Dana

candace bowlThe Buddha taught six paramitas, practices of perfection. Here is the American Buddhist Congress description of the paramitas:

The Six Principles of Enlightened Living

The Six Paramitas occupy a prominent place in the Mahayana scriptures as a Buddhist’s way of life leading to Buddhahood. They are:

1. Generosity (Liberality)
2. Conduct (Morality)
3. Patience (Forbearance)
4. Energy (Diligence, Industrious, Hard Work)
5. Meditation
6. Wisdom

This list of six is a shortened version of the ten qualities for which enlightened beings strive in their every day living. Since they are concerned about the welfare of all beings and strive to end their suffering and unjust treatment, they (1) give alms to all beings so that they may be happy, without investigating whether they are worthy or not, (2) avoid doing them any harm by observing morality, (3) train themselves in renunciation in order to bring morality to perfection, (4) purify their wisdom in order to understand clearly what is beneficial and injurious, (5) constantly exert energy for the welfare and happiness of others, (6) practice patience towards the variety of human failings, (7) do not break their promise once pledging to give or do something, (8) resolve with determination to work for the welfare of all beings, (9) are always kind and helpful to all, and (10) expect nothing in return and they constantly practice equanimity. These qualities are expressed thusly in the Ten Paramitas:

1. Perfection in Generosity, Giving (Liberality)
2. Perfection in Morality (Conduct)
3. Perfection in Renunciation
4. Perfection in Wisdom
5. Perfection in Diligence (Industrious)
6. Perfection in Patience (Forbearance)
7. Perfection in Truthfulness
8. Perfection in Resolution (Determination, Purpose)
9. Perfection in Loving-Kindness
10. Perfection in Equanimity

This is the traditional listing of the paramitas. Just as the Buddha taught that appamada—energetic, mindful care—contains all of his teachings, dana—generosity in thought, word, and deed—is said to contain all of the other practices of perfection. The practice of generosity dissolves judgmental thinking, opens the heart and mind, and brings us peace and happiness. It is a specific antidote for fear, depression, and anxiety.
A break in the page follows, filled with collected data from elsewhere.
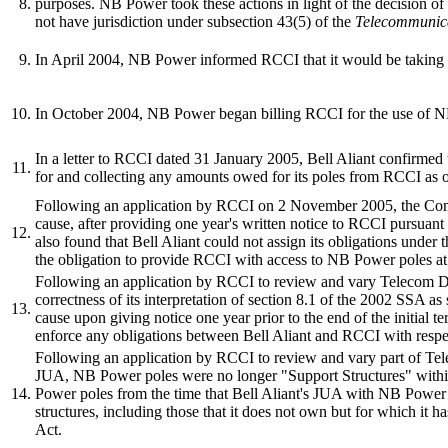
8.
purposes. NB Power took these actions in light of the decision 
not have jurisdiction under subsection 43(5) of the
Telecommunica
9.
In April 2004, NB Power informed RCCI that it would be taking over
10.
In October 2004, NB Power began billing RCCI for the use of NB P
In a letter to RCCI dated 31 January 2005, Bell Aliant confirme
11.
for and collecting any amounts owed for its poles from RCCI as 
Following an application by RCCI on 2 November 2005, the Co
cause, after providing one year's written notice to RCCI pursua
12.
also found that Bell Aliant could not assign its obligations under
the obligation to provide RCCI with access to NB Power poles at a
Following an application by RCCI to review and vary Telecom 
correctness of its interpretation of section 8.1 of the 2002 SSA a
13.
cause upon giving notice one year prior to the end of the initial t
enforce any obligations between Bell Aliant and RCCI with resp
Following an application by RCCI to review and vary part of T
JUA, NB Power poles were no longer "Support Structures" within
14.
Power poles from the time that Bell Aliant's JUA with NB Power 
structures, including those that it does not own but for which it h
Act.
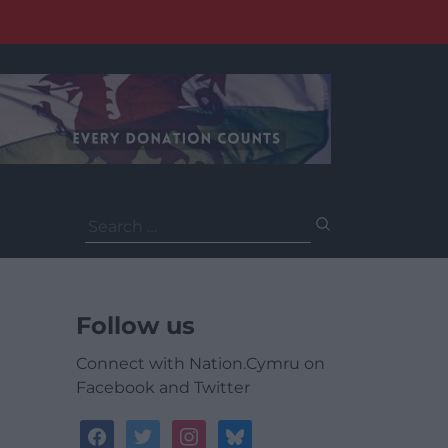
Search
for:
Follow us
Connect with Nation.Cymru on
Facebook and Twitter
facebook
twitter
instagram
bluesky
As we pay mindful attention in each moment we discover myriad ways to offer our generosity. It is not confined to giving money, but includes the willingness to stop, to listen, to genuinely meet others with openness and compassion. If we believe we are expected to give “until it hurts,” or somehow sacrifice ourselves we are mistaken; it is only possible to offer what we can freely provide. The key is mindfulness in this activity as in all things. In this way our horizons fall away and we discover the intimate secret that there is no difference between giving and receiving, nothing that is given and received, no boundary between us as givers or receivers. This is truly the greatest gift of all.

Just as we practice entering present moment experience of life as it is through zazen, we experience the expansion of our limitations and break the confinement of our perceived horizons through the practice of generosity. We discover the many subtle and pervasive expectations or requirements we attach to our generosity. Often this is revealed in our sense of disappointment at the response to what we think of as a “generous” impulse. Yet to practice generosity with even the least or most subtle expectations or requirements is to defeat ourselves. This matter merits deep study.

Just as we return, time after time, to present moment experience after drifting away in zazen, we can continue to practice generosity in large and small ways, over and over, noticing the subtle ways we become hooked by our own expectations. We may imagine we “want nothing in return,” but still be caught by our own need to see ourselves as a “good person,” a “kind person,” a “giving person.” We must be careful not to judge ourselves unkindly for having such expectations, nor should we avoid opportunities to express generosity because we recognize our hidden agendas. Rather the practice of dana becomes an opportunity for exploration and discovery of our very humanness, our vulnerabilities, and our connections with each other.

Generosity is a fundamentally relational activity: it cannot be practiced alone. It establishes connections that are conduits for energy, imagination, care, appreciation, support, encouragement, and attention. True relationality is imbued with generosity that cannot help but flow both ways, and even ripple outward beyond the immediate occasion and circumstances of giving. It actually permeates the entire universe, perfuming it with our highest aspirations. Furthermore, as we become more attentive, we cannot help but notice the vast network of generosity in which our entire lives have been supported and nourished. Our hearts are opened and a profound appreciation naturally flows through us freely finding new expressions in our own generosity. Welcome to the world of abundance, the world of unceasing, universal dana, the whole-hearted expression of appamada.